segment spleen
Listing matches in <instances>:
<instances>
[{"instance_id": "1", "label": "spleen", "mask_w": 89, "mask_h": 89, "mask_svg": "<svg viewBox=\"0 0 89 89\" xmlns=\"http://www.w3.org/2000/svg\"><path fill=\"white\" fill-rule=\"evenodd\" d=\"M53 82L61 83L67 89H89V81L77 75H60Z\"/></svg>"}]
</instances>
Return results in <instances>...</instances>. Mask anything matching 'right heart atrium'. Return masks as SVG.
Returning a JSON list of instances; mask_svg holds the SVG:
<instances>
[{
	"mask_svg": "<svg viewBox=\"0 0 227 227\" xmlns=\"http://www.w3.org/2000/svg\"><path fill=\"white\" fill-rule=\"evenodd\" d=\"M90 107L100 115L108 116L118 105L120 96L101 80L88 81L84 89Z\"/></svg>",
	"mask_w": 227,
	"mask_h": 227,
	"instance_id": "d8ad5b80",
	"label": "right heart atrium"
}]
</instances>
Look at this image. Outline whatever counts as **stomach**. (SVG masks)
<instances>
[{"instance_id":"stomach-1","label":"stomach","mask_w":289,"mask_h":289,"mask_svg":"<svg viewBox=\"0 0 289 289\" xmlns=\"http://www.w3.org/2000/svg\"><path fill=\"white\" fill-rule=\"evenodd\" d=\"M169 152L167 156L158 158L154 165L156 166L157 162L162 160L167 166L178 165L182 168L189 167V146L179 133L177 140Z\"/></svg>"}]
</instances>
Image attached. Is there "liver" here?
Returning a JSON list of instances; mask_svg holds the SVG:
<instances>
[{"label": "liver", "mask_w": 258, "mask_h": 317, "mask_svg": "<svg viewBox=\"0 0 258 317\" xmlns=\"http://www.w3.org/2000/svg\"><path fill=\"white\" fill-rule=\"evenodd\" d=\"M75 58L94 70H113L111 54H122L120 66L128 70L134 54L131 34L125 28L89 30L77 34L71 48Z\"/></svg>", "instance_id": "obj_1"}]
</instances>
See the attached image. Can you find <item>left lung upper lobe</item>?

================

§ YOUR OBJECTIVE
Reproduce exactly the lines running from the one with "Return results in" to the last line of the listing above. Add nothing else.

§ OUTPUT FOR THIS TASK
Return results in <instances>...</instances>. Mask anything matching 'right heart atrium'. Return masks as SVG.
Returning a JSON list of instances; mask_svg holds the SVG:
<instances>
[{
	"mask_svg": "<svg viewBox=\"0 0 227 227\" xmlns=\"http://www.w3.org/2000/svg\"><path fill=\"white\" fill-rule=\"evenodd\" d=\"M90 107L100 115L108 116L118 105L120 96L101 80L88 81L84 89Z\"/></svg>",
	"mask_w": 227,
	"mask_h": 227,
	"instance_id": "d8ad5b80",
	"label": "right heart atrium"
}]
</instances>
Look at this image. Outline whatever counts as **stomach**. (SVG masks)
<instances>
[{"instance_id":"stomach-1","label":"stomach","mask_w":289,"mask_h":289,"mask_svg":"<svg viewBox=\"0 0 289 289\" xmlns=\"http://www.w3.org/2000/svg\"><path fill=\"white\" fill-rule=\"evenodd\" d=\"M169 152L167 156L158 158L154 165L156 166L157 162L162 160L167 166L178 165L182 168L189 167V146L179 133L177 140Z\"/></svg>"}]
</instances>
Image attached. Is there "liver" here?
Returning a JSON list of instances; mask_svg holds the SVG:
<instances>
[{"label": "liver", "mask_w": 258, "mask_h": 317, "mask_svg": "<svg viewBox=\"0 0 258 317\" xmlns=\"http://www.w3.org/2000/svg\"><path fill=\"white\" fill-rule=\"evenodd\" d=\"M75 58L94 70H113L111 54H122L120 66L128 70L134 54L131 34L125 28L89 30L77 34L71 48Z\"/></svg>", "instance_id": "obj_1"}]
</instances>
See the attached image. Can you find <item>left lung upper lobe</item>?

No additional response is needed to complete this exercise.